I got Piper to wrap it for me and put it under the tree. She wrote on the box, “This is definitely NOT a Kitchen-Aid mixer.” I am glad we were able to somewhat obfuscate the transparency of the packaging, at least to our own humorous satisfaction, fooling no one, not even ourselves, with our attempt to render a layer of opacity to that which is too transparent, which happens a lot if we pay attention. It still happens a lot even if we don’t pay attention. We were every bit as successful in our subterfuge as politicians are in claiming transparency as the hallmark of their service, though we had much less at stake than the governed class.

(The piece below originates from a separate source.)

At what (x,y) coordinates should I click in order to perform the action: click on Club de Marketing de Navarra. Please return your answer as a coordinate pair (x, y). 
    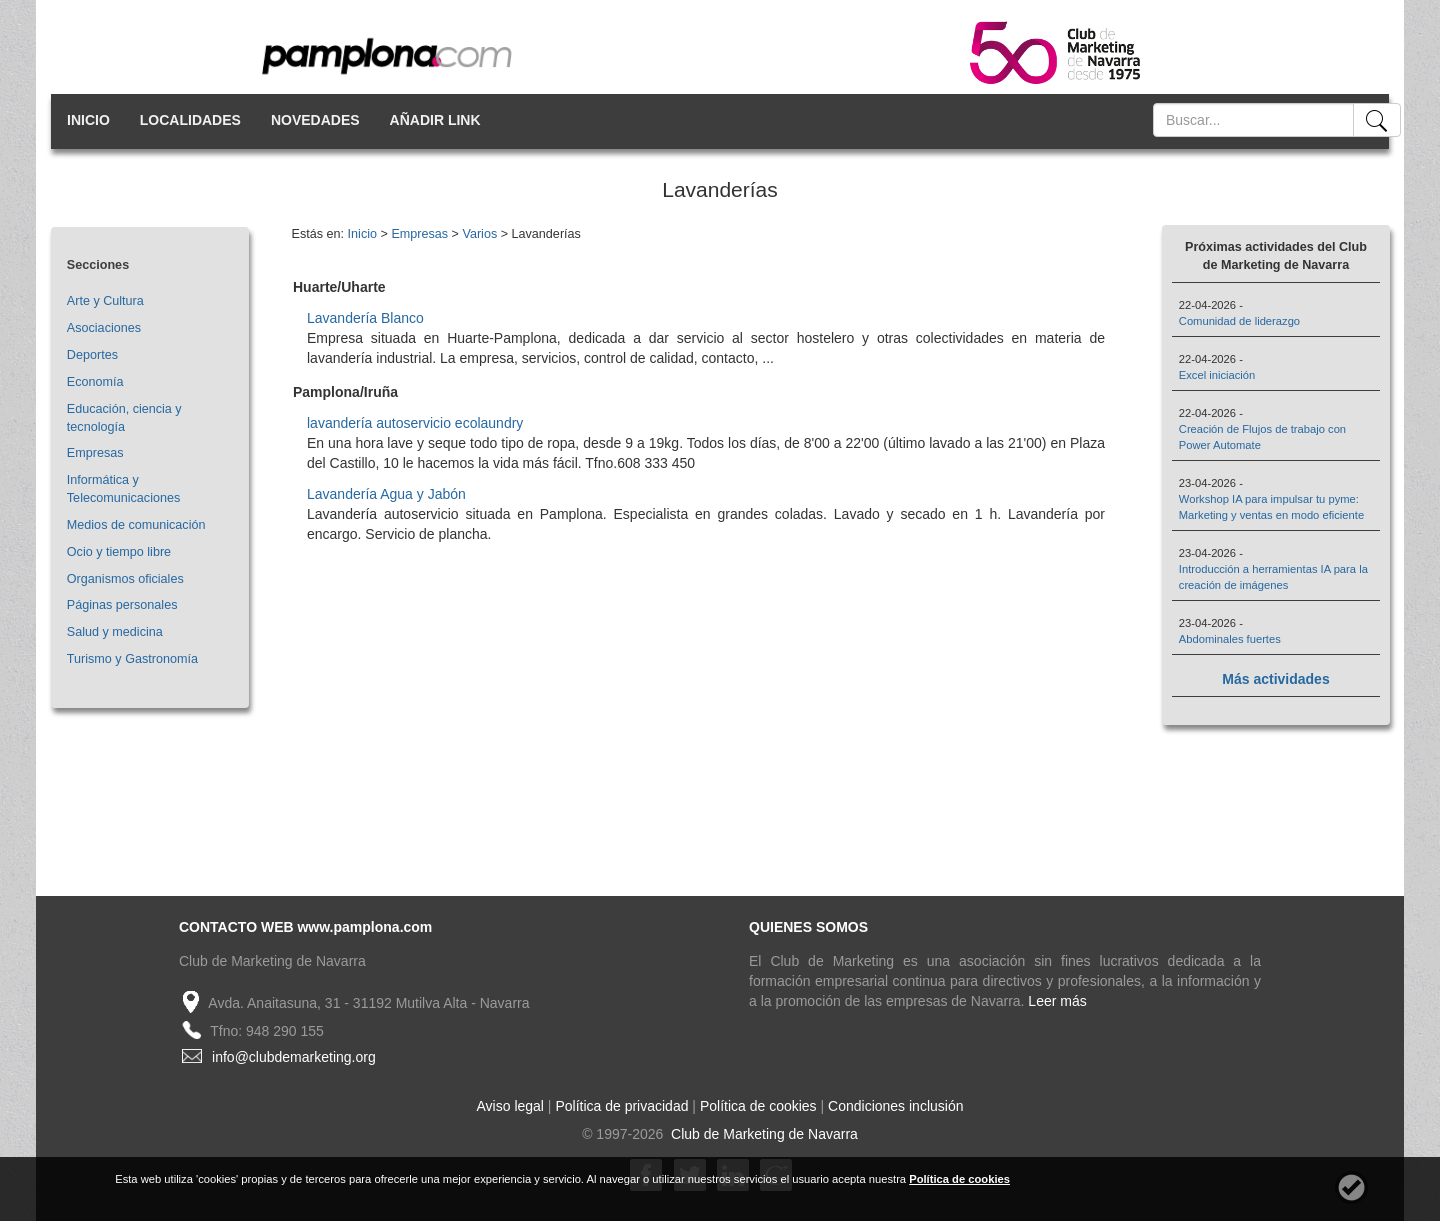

I started out writing about transparency. We hear that word a lot these days, freely used by government officials, mostly from those determined to be abstruse and opaque while assuring us of a transparency we can not very plainly see for ourselves. Perhaps transparency that has to be pointed out is is not transparency at all. The previous administration claimed to be the most transparent administration in history. The current administration claims transparency for itself. So does congress. So do bureaucracies and agencies. So do our local officials. Perhaps they are as transparent as a DeBeers chocolate diamond commercial, though less transparent than the diamond. Certainly, they are not as transparent as that Kitchen-Aid box, but perhaps every bit as transparent as Piper’s writing on it.

I am all for transparency. While the emperor thought he was well dressed, it turned out his clothes were a bit too transparent for his own good.

Here’s to more governmental transparency in 2018.

If one can’t have that, perhaps one could find a bargain on a top quality industrial diamond, or sleek Italian-designed warp-speed mixer. One may get stuff all over the walls, but what’s left will be thoroughly, even transparently mixed, and perhaps enough left in the bowl for one large cupcake, which is still a cake, though not what one had in mind since it serves only one.

If I can’t have transparency, maybe I can get at least some hint of a vague translucency. It would serve for a good beginning.